1 - A Change Is Gonna Come (Chyler Leigh, Karin Gleason)
2 - Love/Addiction
3 - Let the Truth Sting
4 - The Heart of the Matter
5 - Haunt You Every Day
6 - Kung Fu Fighting
7 - Physical Attraction…Chemical Reaction
8 - Forever Young (Lauren Stamile, Rob Corn)
9 - Crash Into Me (Part 1)
10 - Crash Into Me (Part 2)
11 - Lay Your Hands on Me
12 - Where the Wild Things Are
13 - Piece of My Heart
14 - The Becoming (Sandra Oh, Julie Anne Robinson)
15 - Losing My Mind
16 - Freedom (Part 1)
17 - Freedom (Part 2)
The series is broadcast on ABC in 720p, and these 1080p (AVC codec) transfers maintain the 1.78:1 aspect ratio of the original telecasts. Though clear and usually sharp, these transfers do not constitute a major jump in image quality from the HD broadcast version (unlike the Blu-ray of Lost which was quite an advance in picture quality from the network broadcast). There are occasional soft moments to be seen, and even an occasional edge halo or two pop up now and then. Flesh tones, however, are exemplary. Each episode has been divided into 9 chapters.
The PCM 5.1 audio track (4.6 Mbps) is, like the network broadcast, decidedly front centric with only minimal use of the surrounds for music and the occasional but mostly infrequent ambient operating room noise or other sound effects. Dialog is always placed in the center channel and is solidly recorded and delivered in the mix.

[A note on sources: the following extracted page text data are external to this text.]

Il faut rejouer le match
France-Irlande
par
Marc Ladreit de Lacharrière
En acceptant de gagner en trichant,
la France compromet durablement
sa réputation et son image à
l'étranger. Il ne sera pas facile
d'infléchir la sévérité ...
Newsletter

None of the three audio commentaries offer much in the way of insider information though the chat between Chyler Leigh and Karin Gleason is the most involving as they do find things to talk about during the entire episode.

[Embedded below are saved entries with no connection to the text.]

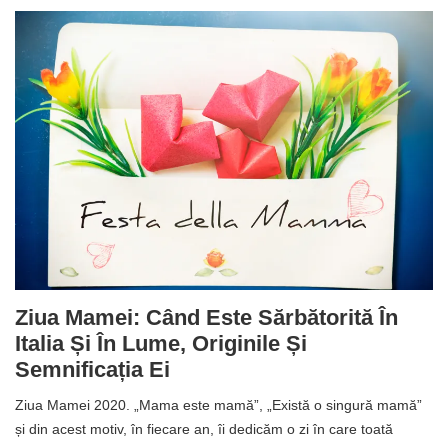
Ziua Mamei: Când Este Sărbătorită În
Italia Și În Lume, Originile Și
Semnificația Ei
Ziua Mamei 2020. „Mama este mamă”, „Există o singură mamă”
și din acest motiv, în fiecare an, îi dedicăm o zi în care toată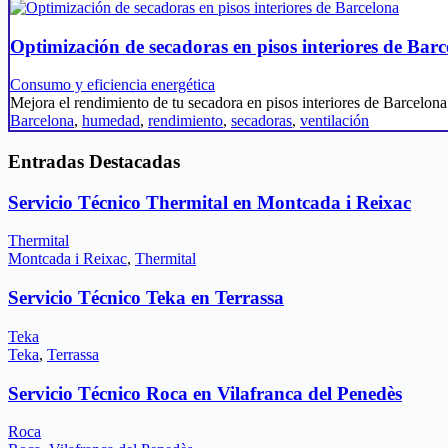
Optimización de secadoras en pisos interiores de Bar
Consumo y eficiencia energética
Mejora el rendimiento de tu secadora en pisos interiores de Barcel
Barcelona
,
humedad
,
rendimiento
,
secadoras
,
ventilación
Entradas Destacadas
Servicio Técnico Thermital en Montcada i Reixac
Thermital
Montcada i Reixac
,
Thermital
Servicio Técnico Teka en Terrassa
Teka
Teka
,
Terrassa
Servicio Técnico Roca en Vilafranca del Penedès
Roca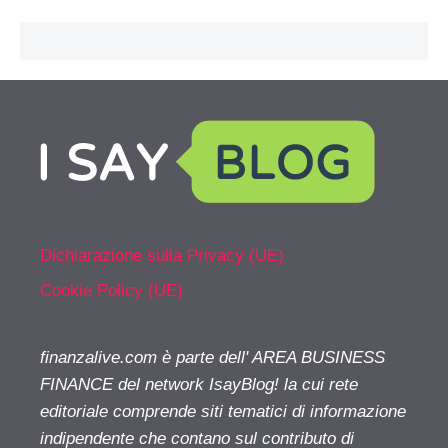
Dichiarazione sulla Privacy (UE)
Cookie Policy (UE)
finanzalive.com è parte dell' AREA BUSINESS
FINANCE del network IsayBlog! la cui rete
editoriale comprende siti tematici di informazione
indipendente che contano sul contributo di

All of the bonus featurettes are delivered on the Blu-ray in 1080p.
“New Docs on the Block” is an 8-minute introduction to the three new female cast members on this season’s shows: Brooke Smith as Dr. Hahn, Chyler Leigh as Lexie Grey, and Lauren Stamile as Nurse Rose. Other cast members and producers sing the praises of each of these cast members in a very fluffy featurette.
“On Set with Patrick & Eric” spends 5 ½ minutes with good friends Patrick Dempsey and Eric Dane, two of the charismatic surgeons on the show goofing around on the set and generally being worshipped by other members of the cast.
“Good Medicine: Favorite Scenes” is a 13 ¾-minute montage where several cast members pick the storyline that meant the most to him or her during the season. Producer Betsy Beers functions as commentator on this feature.
There are 16 deleted/extended scenes which can be viewed individually or in one 12-minute bunch.
There are 4 ½ minutes of bloopers, mainly the cast making funny faces into the camera or flubbing lines.
“One Quick Cut” summarizes the first four seasons of Grey’s Anatomy in a quick succession of clips that runs 4 ¼ minutes. It’s basically a sales tool for the season sets of the show available on DVD.
The Grey's Anatomy Blu-ray set contains a feature called SeasonPlay, a navigation system which keeps track of where you stop if you conclude viewing before ending a disc. The feature worked flawlessly always returning me directly to the place where I had ended viewing. It does not work, however, in the bonus feature section.
Though Grey’s Anatomy began its fourth season in something of a turmoil, it seems to be on a solid path to resurrection for its fifth season which begins on ABC on September 25th. The Blu-ray presents the series with the best possible sound and picture and is highly recommended for fans of the show.